Bishop Franz-Peter Tebartz-van Elst of Limburg, Germany, was reported to have allowed costs of renovating his residence and other church buildings to run to more than $41 million. The project drew ridicule in the German news media for luxuries like a $20,000 bathtub, a $1.1 million landscaped garden and plans for an 800-square-foot fitness room — as well as a cross to be suspended from the ceiling of a personal chapel that necessitated the reopening of a renovated roof.
The pope acted two days after receiving the bishop in Rome, where he was summoned to explain himself. The Vatican issued a statement saying that the pope had been "comprehensively and objectively" informed and that Tebartz-van Elst "currently cannot exercise his office."
It added that the Holy See considered it "advisable" for the bishop to spend an unspecified time away from Limburg. His duties will be assumed by a deacon who was already scheduled to become the diocese's chief administrator at the end of the year.
The pope's decision to suspend Tebartz-van Elst lifted spirits among Germany's Catholics and reinforced indications that he will enforce his values throughout the church hierarchy. The pope has chosen to live in a spartan guesthouse in the Vatican, rather than the opulent apartments his predecessors used, and he has said that bishops should not live "like princes."
"His decision signals that the pope deems pastoral life and moral examples important, not an accessory," said Alberto Melloni, a Vatican historian and director of the John XXIII Foundation for Religious Studies.
The pope is signaling that living the right kind of humble life "is more important than managing the Curia in a more efficient way," he said, referring to the Vatican bureaucracy.
Commentators noted that Francis' immediate predecessor, the German-born Benedict XVI, removed several bishops for various reasons, including financial scandals.

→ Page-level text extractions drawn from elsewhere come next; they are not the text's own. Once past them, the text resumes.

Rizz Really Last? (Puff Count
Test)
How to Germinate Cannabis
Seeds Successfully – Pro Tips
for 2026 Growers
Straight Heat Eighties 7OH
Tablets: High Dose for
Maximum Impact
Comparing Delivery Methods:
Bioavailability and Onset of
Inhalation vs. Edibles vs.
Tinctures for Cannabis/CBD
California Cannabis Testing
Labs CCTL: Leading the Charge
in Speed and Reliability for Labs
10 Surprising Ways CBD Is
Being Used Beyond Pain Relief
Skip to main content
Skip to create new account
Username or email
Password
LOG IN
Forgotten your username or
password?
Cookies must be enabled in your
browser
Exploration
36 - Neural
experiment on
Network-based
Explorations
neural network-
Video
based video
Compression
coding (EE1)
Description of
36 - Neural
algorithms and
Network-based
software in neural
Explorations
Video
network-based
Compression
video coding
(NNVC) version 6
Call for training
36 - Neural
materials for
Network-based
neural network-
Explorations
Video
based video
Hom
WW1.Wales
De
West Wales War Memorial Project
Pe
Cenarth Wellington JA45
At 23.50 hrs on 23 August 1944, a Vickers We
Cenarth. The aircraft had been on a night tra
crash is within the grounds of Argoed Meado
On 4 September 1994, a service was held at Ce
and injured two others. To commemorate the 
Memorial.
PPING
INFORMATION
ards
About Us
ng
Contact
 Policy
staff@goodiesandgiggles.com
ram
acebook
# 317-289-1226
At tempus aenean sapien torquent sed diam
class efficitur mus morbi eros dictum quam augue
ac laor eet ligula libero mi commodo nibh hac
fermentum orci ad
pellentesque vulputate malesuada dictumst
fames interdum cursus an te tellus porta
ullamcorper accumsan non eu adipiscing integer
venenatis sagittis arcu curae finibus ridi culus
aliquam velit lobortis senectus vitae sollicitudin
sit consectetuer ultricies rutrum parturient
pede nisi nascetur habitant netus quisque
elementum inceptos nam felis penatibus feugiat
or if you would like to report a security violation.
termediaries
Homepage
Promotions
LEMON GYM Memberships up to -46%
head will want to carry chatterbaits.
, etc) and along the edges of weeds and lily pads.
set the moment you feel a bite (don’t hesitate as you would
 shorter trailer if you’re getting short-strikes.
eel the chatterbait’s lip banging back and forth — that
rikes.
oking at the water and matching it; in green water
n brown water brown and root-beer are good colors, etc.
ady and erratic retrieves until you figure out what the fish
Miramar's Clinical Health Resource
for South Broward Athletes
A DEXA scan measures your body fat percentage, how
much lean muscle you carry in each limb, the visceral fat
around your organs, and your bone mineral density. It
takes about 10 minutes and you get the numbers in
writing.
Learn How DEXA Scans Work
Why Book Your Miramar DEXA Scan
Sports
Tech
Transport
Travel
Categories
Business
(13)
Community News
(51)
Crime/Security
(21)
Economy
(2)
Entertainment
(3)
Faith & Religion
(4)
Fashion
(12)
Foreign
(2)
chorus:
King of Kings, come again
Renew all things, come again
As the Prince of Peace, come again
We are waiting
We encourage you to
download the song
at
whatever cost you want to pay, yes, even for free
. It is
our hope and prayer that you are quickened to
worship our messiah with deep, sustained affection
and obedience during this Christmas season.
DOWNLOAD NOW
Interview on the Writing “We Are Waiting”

But Pope John Paul II did not take any public action when an American bishop, William Murphy of Rockville Centre, N.Y., drew wide criticism for a luxurious residential suite he had built for himself in 2002, displacing six nuns from a convent.
The Limburg scandal first reached the Vatican in August, and a cardinal, Giovanni Lajolo, was dispatched to look into it. As a result, the German Bishops Conference appointed a commission to investigate the spending affair, amid conflicting reports over the chain of responsibility for approving the expense of the project and about how much of the blame rested with the bishop.
German church experts said the bishop would probably never return to his post, even though the Vatican presented his suspension as temporary.
The bishop has said in his defense that the reported spending on remodeling in Limburg covered 10 individual projects, some of them involving buildings governed by landmark preservation laws that drove up costs, and that his private quarters were a relatively small part of the work.